I recommend this as an approach for those who need to display their Android device screen on a desktop or laptop. I have found no problems when using this on the same network. I also like that the interface is done via the Chorome browser. I would be curious as to your thoughts (and whether you have used this approach).

9 thoughts on “Mobizen”

  1. Awesome, I am using this now with my Droid phone (yes, I ditched the iPhone). One note, when installing the mac app (beta) you should have the app up on your phone and connected via USB with debugging on, while installing the app on your computer. This will enable boost mode and everything works properly. Nice find, thanks for sharing Mark.

  2. I have just started using Mobizen when I couldn’t get Sidesync3 to work. Like you, I question the security and would like to be reassured that the likelihood of any form of device hack is minimised. I also question the need for the app to be running at all times. I would like to decide when it runs on my mobile.
    At present the advantages seem to outweigh the negatives. Plus I can run through a web browser in Linux!

  3. This program is great, i found your site when trying to determine how secure the system is. I’m torn, i love how useful an app like this is, but it makes me sick thinking about how similar it is to an advanced Trojan Virus for Mobile. I don’t know anything about this Asia company “RSUPPORT CO., LTD.” Their website here: http://www.rsupport.com reads both Asia location, and an Englewood Cliffs, NJ location. This app could easily be used by this company to gain remote access to your device, files, images, contact lists etc at any time with out your consent. A project like this should be Open Source, or more transparent about their security practices.

  4. I agree with your comments. Obviously, I would encourage you to run any software you download from the Internet through your malicious software suite. I would also never recommend blindly letting this software run in the background all the time. Simply activate it, demonstrate what needs to be demonstrated, then deactivate it. Also, I use this for education and training. I would not recommend such a solution for anything which has intellectual property associated with it. That being said, it did meet my needs and made it past my suite of malicious software checkers.

    Best always,
    Mark

  5. Thanks for your sharing, Mark. It’s really useful. Mobizen is a nice software to display my phone on computer. Somehow, I find the connection part too complicated. What I want is a fast connection without registering or typing in anything. Therefore, I found AirMore in Google Play Store. Its functions are similar to Mobizen. It can manage my phone on computer wirelessly.
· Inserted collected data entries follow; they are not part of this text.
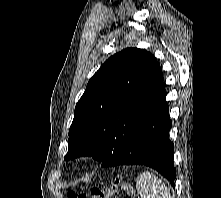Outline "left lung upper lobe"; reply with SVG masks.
Returning a JSON list of instances; mask_svg holds the SVG:
<instances>
[{"instance_id":"obj_1","label":"left lung upper lobe","mask_w":221,"mask_h":198,"mask_svg":"<svg viewBox=\"0 0 221 198\" xmlns=\"http://www.w3.org/2000/svg\"><path fill=\"white\" fill-rule=\"evenodd\" d=\"M165 94L160 65L150 52L127 48L111 56L76 104L64 159L87 155L103 162L120 149Z\"/></svg>"}]
</instances>
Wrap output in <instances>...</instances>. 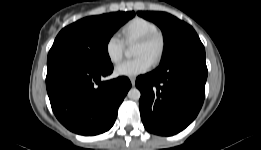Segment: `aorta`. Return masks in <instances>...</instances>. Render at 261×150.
<instances>
[{
    "mask_svg": "<svg viewBox=\"0 0 261 150\" xmlns=\"http://www.w3.org/2000/svg\"><path fill=\"white\" fill-rule=\"evenodd\" d=\"M135 54V48L134 47H130L128 48L126 51H125V55L126 56H132ZM128 98L130 100H133V101H137L140 99L141 97V93L140 91L137 89V88H131L127 94Z\"/></svg>",
    "mask_w": 261,
    "mask_h": 150,
    "instance_id": "aorta-1",
    "label": "aorta"
}]
</instances>
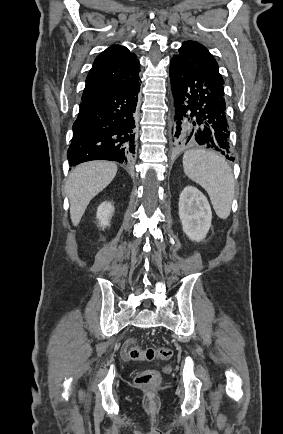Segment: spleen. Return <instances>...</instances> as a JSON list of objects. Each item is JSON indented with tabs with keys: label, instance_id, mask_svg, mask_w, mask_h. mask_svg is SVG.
Listing matches in <instances>:
<instances>
[{
	"label": "spleen",
	"instance_id": "3e777b00",
	"mask_svg": "<svg viewBox=\"0 0 283 434\" xmlns=\"http://www.w3.org/2000/svg\"><path fill=\"white\" fill-rule=\"evenodd\" d=\"M183 168L207 191L218 217L226 219L234 196V177L225 159L209 151L190 150L183 155Z\"/></svg>",
	"mask_w": 283,
	"mask_h": 434
}]
</instances>
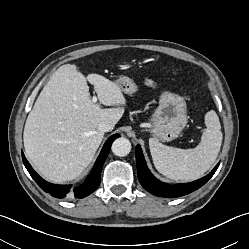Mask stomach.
Returning a JSON list of instances; mask_svg holds the SVG:
<instances>
[{"label":"stomach","instance_id":"obj_1","mask_svg":"<svg viewBox=\"0 0 249 249\" xmlns=\"http://www.w3.org/2000/svg\"><path fill=\"white\" fill-rule=\"evenodd\" d=\"M120 89L126 94L137 90L135 82L122 76L117 80ZM187 106L183 97L163 91L159 98V106L150 117L152 135L163 141H172L179 136L187 124Z\"/></svg>","mask_w":249,"mask_h":249}]
</instances>
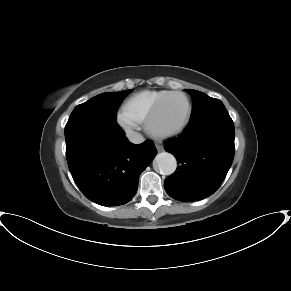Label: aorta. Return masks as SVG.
Segmentation results:
<instances>
[{"mask_svg":"<svg viewBox=\"0 0 291 291\" xmlns=\"http://www.w3.org/2000/svg\"><path fill=\"white\" fill-rule=\"evenodd\" d=\"M155 161L160 174L171 175L177 168L176 158L168 152H162L157 154Z\"/></svg>","mask_w":291,"mask_h":291,"instance_id":"762f6f07","label":"aorta"}]
</instances>
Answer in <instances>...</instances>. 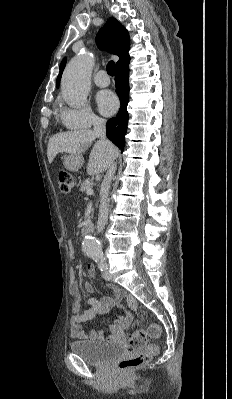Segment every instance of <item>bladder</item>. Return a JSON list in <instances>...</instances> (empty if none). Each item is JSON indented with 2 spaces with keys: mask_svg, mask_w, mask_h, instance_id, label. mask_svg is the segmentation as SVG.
Returning a JSON list of instances; mask_svg holds the SVG:
<instances>
[{
  "mask_svg": "<svg viewBox=\"0 0 232 399\" xmlns=\"http://www.w3.org/2000/svg\"><path fill=\"white\" fill-rule=\"evenodd\" d=\"M70 350L89 364L101 365L121 355L124 348L119 343L81 340L71 342Z\"/></svg>",
  "mask_w": 232,
  "mask_h": 399,
  "instance_id": "31cf9c89",
  "label": "bladder"
}]
</instances>
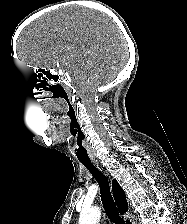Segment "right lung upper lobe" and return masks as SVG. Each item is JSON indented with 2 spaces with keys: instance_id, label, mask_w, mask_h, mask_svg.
Returning <instances> with one entry per match:
<instances>
[{
  "instance_id": "cb5924a9",
  "label": "right lung upper lobe",
  "mask_w": 187,
  "mask_h": 224,
  "mask_svg": "<svg viewBox=\"0 0 187 224\" xmlns=\"http://www.w3.org/2000/svg\"><path fill=\"white\" fill-rule=\"evenodd\" d=\"M113 193L116 204L121 214L128 210V203L126 201V196L124 190L120 187L116 180L112 181Z\"/></svg>"
}]
</instances>
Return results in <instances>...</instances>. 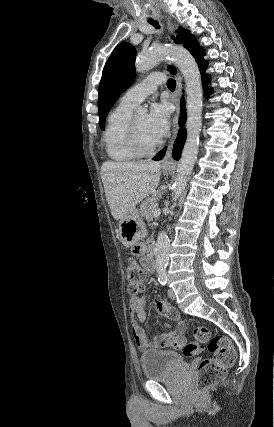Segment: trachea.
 <instances>
[{
  "label": "trachea",
  "instance_id": "trachea-1",
  "mask_svg": "<svg viewBox=\"0 0 274 427\" xmlns=\"http://www.w3.org/2000/svg\"><path fill=\"white\" fill-rule=\"evenodd\" d=\"M148 22L151 23V25H153L154 27L159 28L158 22H156V20L149 19ZM175 86V80L170 78L167 82V87L169 88V90H171V92H173L175 90Z\"/></svg>",
  "mask_w": 274,
  "mask_h": 427
}]
</instances>
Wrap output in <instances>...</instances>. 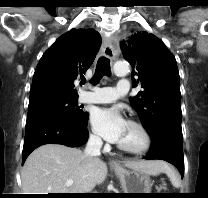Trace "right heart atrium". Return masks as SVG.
Masks as SVG:
<instances>
[{"label": "right heart atrium", "mask_w": 208, "mask_h": 198, "mask_svg": "<svg viewBox=\"0 0 208 198\" xmlns=\"http://www.w3.org/2000/svg\"><path fill=\"white\" fill-rule=\"evenodd\" d=\"M90 140L93 144H96V145L101 144V139L96 133L90 134Z\"/></svg>", "instance_id": "right-heart-atrium-1"}]
</instances>
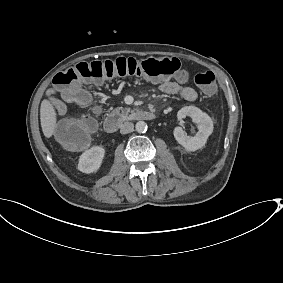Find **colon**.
I'll use <instances>...</instances> for the list:
<instances>
[{"label": "colon", "mask_w": 283, "mask_h": 283, "mask_svg": "<svg viewBox=\"0 0 283 283\" xmlns=\"http://www.w3.org/2000/svg\"><path fill=\"white\" fill-rule=\"evenodd\" d=\"M180 69L176 58L135 59L120 57L114 60L81 62L58 73L53 80L55 87L70 103L83 107L97 108L91 94L83 88V83L104 81L116 77H142L147 79H168ZM195 84L207 95L217 90L213 72L199 73ZM96 129V121L90 116L73 117L61 121L55 128V137L59 143L69 149L86 147Z\"/></svg>", "instance_id": "colon-1"}]
</instances>
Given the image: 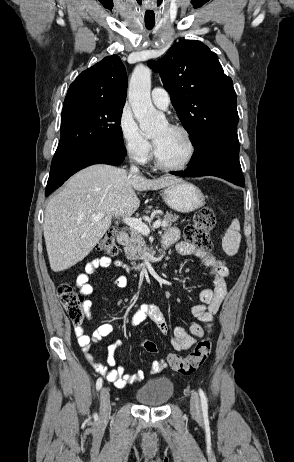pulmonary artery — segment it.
<instances>
[{
	"mask_svg": "<svg viewBox=\"0 0 294 462\" xmlns=\"http://www.w3.org/2000/svg\"><path fill=\"white\" fill-rule=\"evenodd\" d=\"M151 99L154 105L160 109H167L170 104L169 93L162 87L152 89Z\"/></svg>",
	"mask_w": 294,
	"mask_h": 462,
	"instance_id": "pulmonary-artery-1",
	"label": "pulmonary artery"
}]
</instances>
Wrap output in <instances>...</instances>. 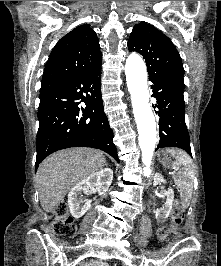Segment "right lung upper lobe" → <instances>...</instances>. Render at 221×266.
Instances as JSON below:
<instances>
[{
  "instance_id": "1",
  "label": "right lung upper lobe",
  "mask_w": 221,
  "mask_h": 266,
  "mask_svg": "<svg viewBox=\"0 0 221 266\" xmlns=\"http://www.w3.org/2000/svg\"><path fill=\"white\" fill-rule=\"evenodd\" d=\"M102 63L95 31L89 24L76 27L53 48L44 69L41 87H55Z\"/></svg>"
}]
</instances>
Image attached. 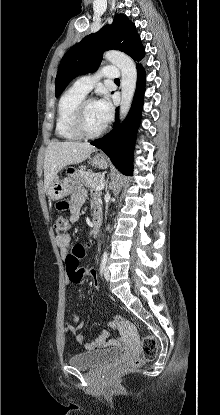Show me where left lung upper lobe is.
Here are the masks:
<instances>
[{
	"label": "left lung upper lobe",
	"mask_w": 220,
	"mask_h": 415,
	"mask_svg": "<svg viewBox=\"0 0 220 415\" xmlns=\"http://www.w3.org/2000/svg\"><path fill=\"white\" fill-rule=\"evenodd\" d=\"M109 49L123 51L135 61H140L145 55L135 25L124 14L116 15L111 25L86 36L66 52L55 79L56 97L73 78L97 70L103 52Z\"/></svg>",
	"instance_id": "5c2ea615"
}]
</instances>
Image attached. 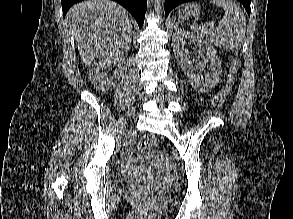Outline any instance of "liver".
<instances>
[{
	"mask_svg": "<svg viewBox=\"0 0 293 219\" xmlns=\"http://www.w3.org/2000/svg\"><path fill=\"white\" fill-rule=\"evenodd\" d=\"M66 22L85 65L94 58L122 56L130 49L132 27L128 12L109 0H86L71 7Z\"/></svg>",
	"mask_w": 293,
	"mask_h": 219,
	"instance_id": "1",
	"label": "liver"
}]
</instances>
I especially like its interface, very clean and comfortable. The best part is that I only need to scan the QR code to connect. Simple and convenient. Apart from it, AirDroid is also a good app. I suppose in the near future, these three apps will occupy the market. What’s your opinion?

  6. Hi Lisa:
    Forgive my delay in replying. The past week has been incredibly busy. Yes, there are alternatives. However, some require you to root your Android device. I was trying to avoid using those. I chose Mobizen because it seemed reasonable at the time. I will try to revisit the issue one of these days and include discussion of alternatives like the ones you mentioned. It may be a while before I have a chance to update. I appreciate your patience.
    Best always,
    Mark

  7. Hi there!

    I’ve recently started using mobizen, what an amazing app!

    I do however find delay when connected through WiFi frustrating. They advertise the USB connection everywhere, and I got it working on a Mac, but not luck getting it working on my Linux machine.

    Did you manage to connect through USB on your Linux machine?

  8. Please forgive my delay in replying. Very busy summer. I have not tried the USB connection to a Linux machine. I tend to use the browser option for most connections (via Chrome).